Although heroin deaths are on the rise, Boulder County said for them, alcohol continues to be the biggest public health issue in regards to addiction.

Goussetis anticipates that with the legalization of recreational marijuana, more people will need access to treatment. She said synthetics like spice and bath salts are always troubling, since the companies are always changing what chemicals they put in them, and they're easily accessible for teens.

If you need help, Boulder County Public health has programs to help with drug addiction. If you don't live in Boulder County, they suggest you seek help at Linkingcare.com.

9NEWS also checked in with the Denver County Coroner about heroin deaths over the past few years. The coroner's office doesn't specifically track heroin deaths.
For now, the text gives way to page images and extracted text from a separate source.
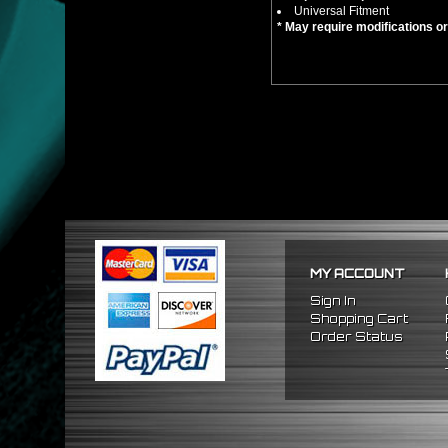
Universal Fitment
* May require modifications or d
MY ACCOUNT
Sign In
Shopping Cart
Order Status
Here is the statement they gave us:

"Heroin increased from 4.0 to 27.9 percent of Denver drug-related decedents from 2004 to 2012. The reason for this discrepancy had to do with detection of 6-monoacetylmorphine (6-MAM) in the blood and/or urine toxicology of the deceased as part of the autopsy. Heroin is metabolized into 6-MAM then into morphine. Also, heroin typically contains codeine because codeine naturally occurs in the opium poppy plant (from which heroin is produced). The 6-MAM needs to be present to confirm that heroin was related to the cause of death. However, this metabolite has a very short half-life and may be undetectable by the time blood work is done as part of an autopsy; whereas morphine and codeine will very likely be present in the blood toxicology. Starting in 2008, the Denver Office of the Medical Examiner (OME) began efforts to more definitively diagnose heroin mortality due to changes in the lab testing they use (i.e., looking for 6-MAM in urine). As a result, more heroin deaths were identified in 2008 (N=27), 2009 (N=49), 2010 (N=35), 2011 (N=49) and 2012 (N=41) than in any year from 2003 through 2007. Consequently, the number of morphine and codeine deaths has declined, especially in 2010 through 2012. The combination of heroin and cocaine (typically called a speedball) was found among 2.6 to 11.1 percent of Denver drug related decedents from 2005 to 2012."